# TFLite Conversion

In [36]:
import os
os.environ['TF_CPP_MIN_LOG_LEVEL'] = '2'

In [37]:
import numpy as np
import plotly.express as px
from sklearn import metrics
from tqdm.notebook import tqdm
import tensorflow as tf
from tensorflow import keras

In [38]:
print("TensorFlow version:", tf.__version__)

TensorFlow version: 2.13.0


Mount Drive if on Colab

In [39]:
# from google.colab import drive
# drive.mount('/content/drive')

Unzipping the model

In [40]:
# !unzip -qu '/content/drive/MyDrive/Colab Notebooks/EEAI/Project/ASL Alphabet/asl_mobilenet_tuned.zip'

In [41]:
SAVED_MODEL_PATH = "../models/asl_mobilenet_tuned"
TFLITE_MODELS_PATH = "../models/asl_mobilenet"

In [42]:
TFLITE_MODELS_NAMES = ['_no_quant.tflite', '_dr_quant.tflite', '_full_quant.tflite']

In [43]:
print("Datatypes of the model's layers:")
tfmodel = tf.keras.models.load_model(SAVED_MODEL_PATH)
for layer in tfmodel.layers:
    print(f'- {layer.name}: {layer.dtype}')

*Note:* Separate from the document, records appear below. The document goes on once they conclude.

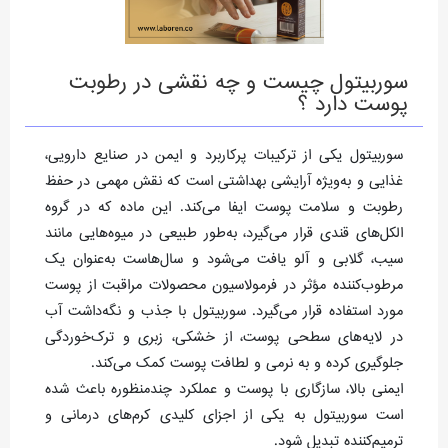
سوربیتول چیست و چه نقشی در رطوبت
پوست دارد ؟
سوربیتول یکی از ترکیبات پرکاربرد و ایمن در صنایع دارویی،
غذایی و به‌ویژه آرایشی‌ ‌بهداشتی است که نقش مهمی در حفظ
رطوبت و سلامت پوست ایفا می‌کند. این ماده که در گروه
الکل‌های قندی قرار می‌گیرد، به‌طور طبیعی در میوه‌هایی مانند
سیب، گلابی و آلو یافت می‌شود و سال‌هاست به‌عنوان یک
مرطوب‌کننده مؤثر در فرمولاسیون محصولات مراقبت از پوست
مورد استفاده قرار می‌گیرد. سوربیتول با جذب و نگه‌داشت آب
در لایه‌های سطحی پوست، از خشکی، زبری و ترک‌خوردگی
جلوگیری کرده و به نرمی و لطافت پوست کمک می‌کند.
ایمنی بالا، سازگاری با پوست و عملکرد چندمنظوره باعث شده
است سوربیتول به یکی از اجزای کلیدی کرم‌های درمانی و
ترمیم‌کننده تبدیل شود.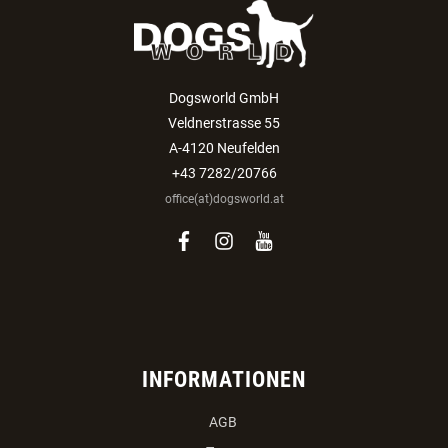
Dogsworld GmbH
Veldnerstrasse 55
A-4120 Neufelden
+43 7282/20766
office(at)dogsworld.at
facebook
instagram
youtube
INFORMATIONEN
AGB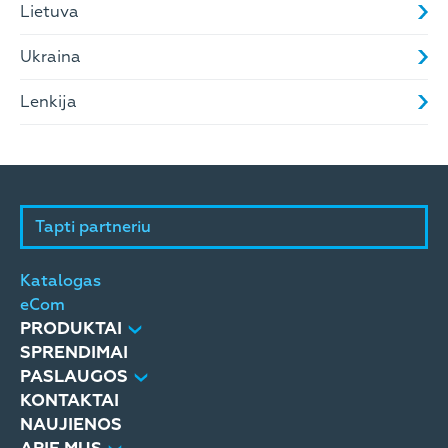
Lietuva
Ukraina
Lenkija
Tapti partneriu
Katalogas
eCom
PRODUKTAI
SPRENDIMAI
PASLAUGOS
KONTAKTAI
NAUJIENOS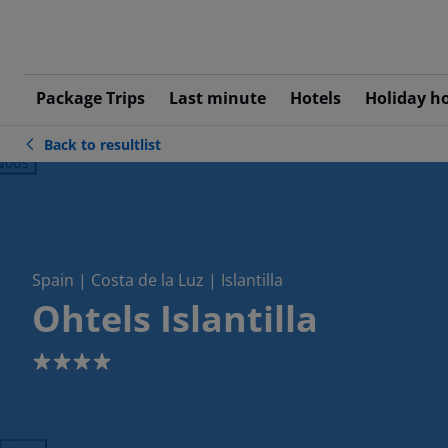
Package Trips
Last minute
Hotels
Holiday h
Back to resultlist
ious
Spain | Costa de la Luz | Islantilla
Ohtels Islantilla
4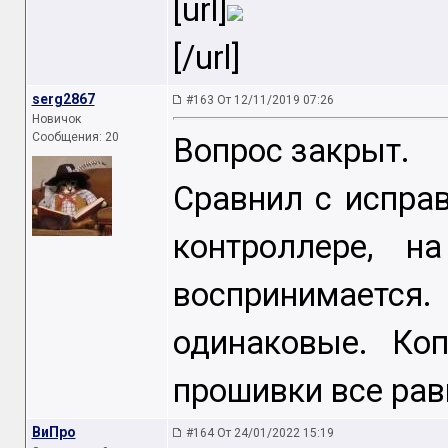
[url]
[/url]
serg2867
#163 От 12/11/2019 07:26
Новичок
Сообщения: 20
Вопрос закрыт.
Сравнил с испра
контроллере, н
воспринимаетс
одинаковые. Ко
прошивки все рав
ВиПро
#164 От 24/01/2022 15:19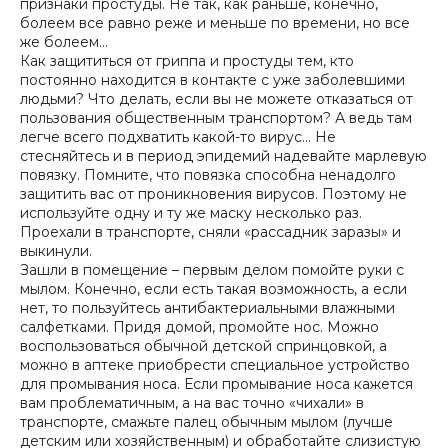
признаки простуды. Не так, как раньше, конечно,
болеем все равно реже и меньше по времени, но все
же болеем…
Как защититься от гриппа и простуды тем, кто
постоянно находится в контакте с уже заболевшими
людьми? Что делать, если вы не можете отказаться от
пользования общественным транспортом? А ведь там
легче всего подхватить какой-то вирус… Не
стесняйтесь и в период эпидемий надевайте марлевую
повязку. Помните, что повязка способна ненадолго
защитить вас от проникновения вирусов. Поэтому не
используйте одну и ту же маску несколько раз.
Проехали в транспорте, сняли «рассадник заразы» и
выкинули.
Зашли в помещение – первым делом помойте руки с
мылом. Конечно, если есть такая возможность, а если
нет, то пользуйтесь антибактериальными влажными
салфетками. Придя домой, промойте нос. Можно
воспользоваться обычной детской спринцовкой, а
можно в аптеке приобрести специальное устройство
для промывания носа. Если промывание носа кажется
вам проблематичным, а на вас точно «чихали» в
транспорте, смажьте палец обычным мылом (лучше
детским или хозяйственным) и обработайте слизистую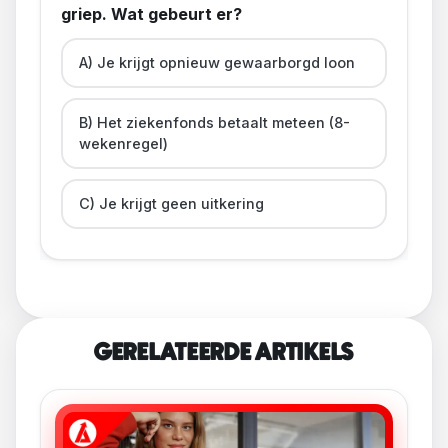
griep. Wat gebeurt er?
A) Je krijgt opnieuw gewaarborgd loon
B) Het ziekenfonds betaalt meteen (8-
wekenregel)
C) Je krijgt geen uitkering
GERELATEERDE ARTIKELS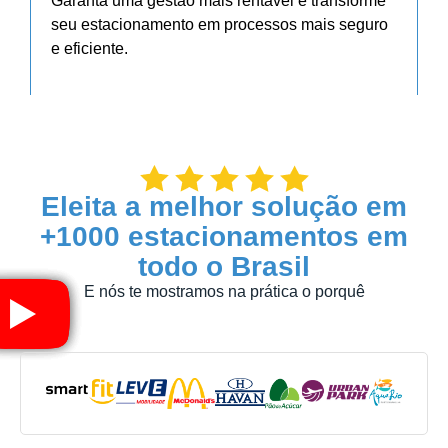
Garanta uma gestão mais rentável e transforme
seu estacionamento em processos mais seguro
e eficiente.
Eleita a melhor solução em
+1000 estacionamentos em
todo o Brasil
E nós te mostramos na prática o porquê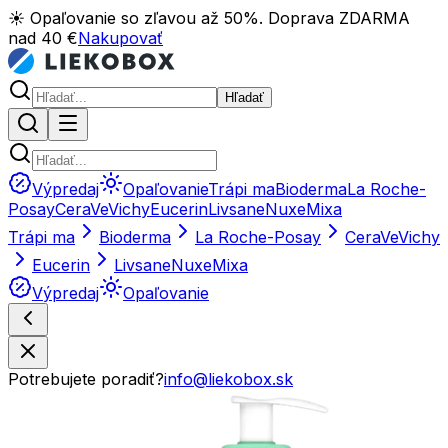
☀️ Opaľovanie so zľavou až 50%. Doprava ZDARMA
nad 40 €
Nakupovať
Hľadať
Výpredaj
Opaľovanie
Trápi ma
Bioderma
La Roche-
Posay
CeraVe
Vichy
Eucerin
Livsane
Nuxe
Mixa
Trápi ma
Bioderma
La Roche-Posay
CeraVe
Vichy
Eucerin
Livsane
Nuxe
Mixa
Výpredaj
Opaľovanie
Potrebujete poradiť?
info@liekobox.sk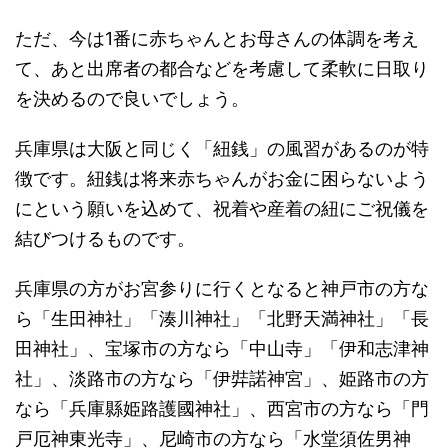
ただ、今は1番に赤ちゃんとお母さんの体調を考え
て、あと出席者の都合などを考慮して柔軟に日取り
を決めるので良いでしょう。
兵庫県は大阪と同じく「紐銭」の風習があるのが特
徴です。紐銭は将来赤ちゃんがお金に困らないよう
にという願いを込めて、祝着や産着の紐にご祝儀を
結びつけるものです。
兵庫県の方がお宮参りに行くとなると神戸市の方な
ら「生田神社」「湊川神社」「北野天満神社」「長
田神社」、宝塚市の方なら「中山寺」「伊和志津神
社」、淡路市の方なら「伊弉諾神宮」、姫路市の方
なら「兵庫縣姫路護國神社」、西宮市の方なら「門
戸厄神東光寺」、尼崎市の方なら「水堂須佐男神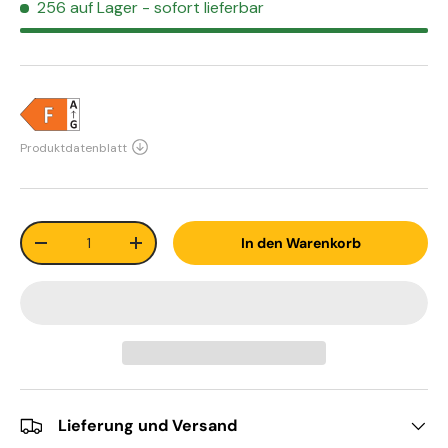
256 auf Lager
- sofort lieferbar
Anzahl
In den Warenkorb
-
+
Lieferung und Versand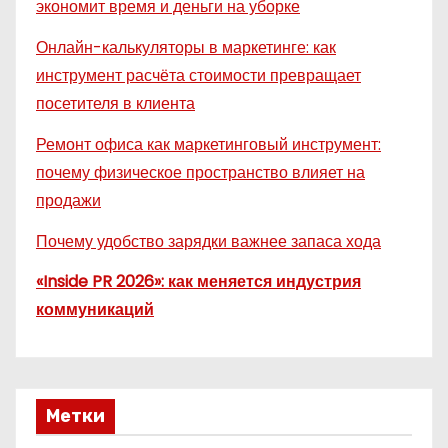
экономит время и деньги на уборке
Онлайн-калькуляторы в маркетинге: как
инструмент расчёта стоимости превращает
посетителя в клиента
Ремонт офиса как маркетинговый инструмент:
почему физическое пространство влияет на
продажи
Почему удобство зарядки важнее запаса хода
«Inside PR 2026»: как меняется индустрия
коммуникаций
Метки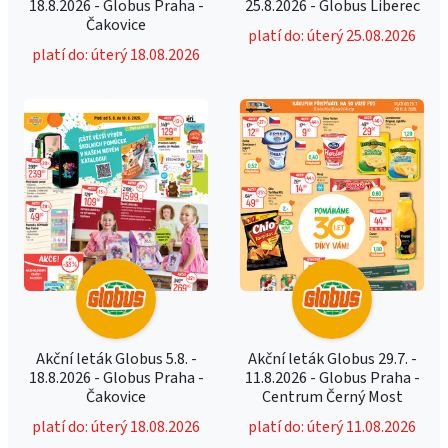
18.8.2026 - Globus Praha -
25.8.2026 - Globus Liberec
Čakovice
platí do: úterý 25.08.2026
platí do: úterý 18.08.2026
Akční leták Globus 5.8. -
Akční leták Globus 29.7. -
18.8.2026 - Globus Praha -
11.8.2026 - Globus Praha -
Čakovice
Centrum Černý Most
platí do: úterý 18.08.2026
platí do: úterý 11.08.2026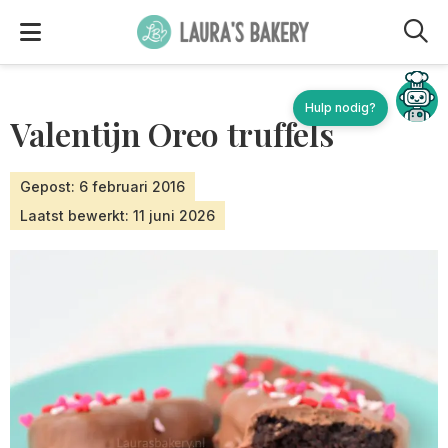
M
Valentijn Oreo truffels
Gepost: 6 februari 2016
Laatst bewerkt: 11 juni 2026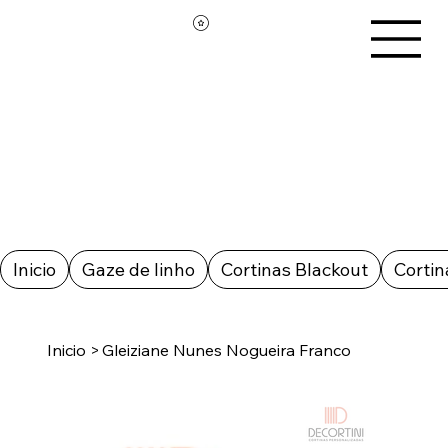
Inicio
Gaze de linho
Cortinas Blackout
Cortin
Inicio
>
Gleiziane Nunes Nogueira Franco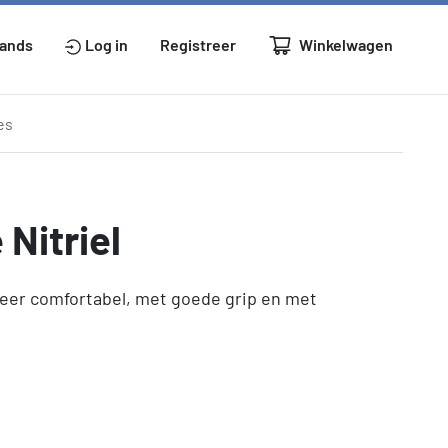
Winkelwagen
lands
Log in
Registreer
es
Nitriel
Zeer comfortabel, met goede grip en met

Datatypes of the model's layers:
- preprocessing: float32
- mobilenet_0.10_96: float32
- pooling: float32
- classifier: float32


Unzipping the data set

In [44]:
# !unzip -qu '/content/drive/MyDrive/Colab Notebooks/EEAI/Project/ASL Alphabet/ASL.zip' -d 'data'
# !unzip -qu '/content/drive/MyDrive/Colab Notebooks/EEAI/Project/ASL Alphabet/ASL Real.zip' -d 'data'

Cropping the Images

Function to plot the class distribution

In [45]:
def plot_class_distribution(dataset, y_lim):
  labels = np.concatenate([y for x, y in tqdm(dataset)], axis=0)
  labels_str = np.array([class_mapping[i] for i in labels])
  fig = px.histogram(x=labels_str)
  fig.update_layout(
      title_text='Class distribution',
      xaxis_title_text='Class name',
      yaxis_title_text='Count',
      bargap=0.5,
      yaxis_range=[0, y_lim]
  )
  fig.show()

Defining paths and classes mapping

In [46]:
ASL_PATH = '../data/asl_alphabet_train/asl_alphabet_train'
ASL_REAL_PATH = '../data/asl_alphabet_real/asl_alphabet_real'

In [47]:
class_labels = ['A', 'B', 'C', 'D', 'del', 'E', 'F', 'G', 'H', 'I', 'J', 'K', 'L', 'M', 'N', 'nothing', 'O', 'P', 'Q', 'R', 'S', 'space', 'T', 'U', 'V', 'W', 'X', 'Y', 'Z']
class_mapping = {i:label for i, label in enumerate(class_labels)}

Loading the dataset

In [48]:
split_threshold = 0.2
batch_size = 32
validation_ds: tf.data.Dataset = keras.utils.image_dataset_from_directory(ASL_PATH, batch_size=batch_size, validation_split=split_threshold, subset='validation', seed=42, class_names=class_labels)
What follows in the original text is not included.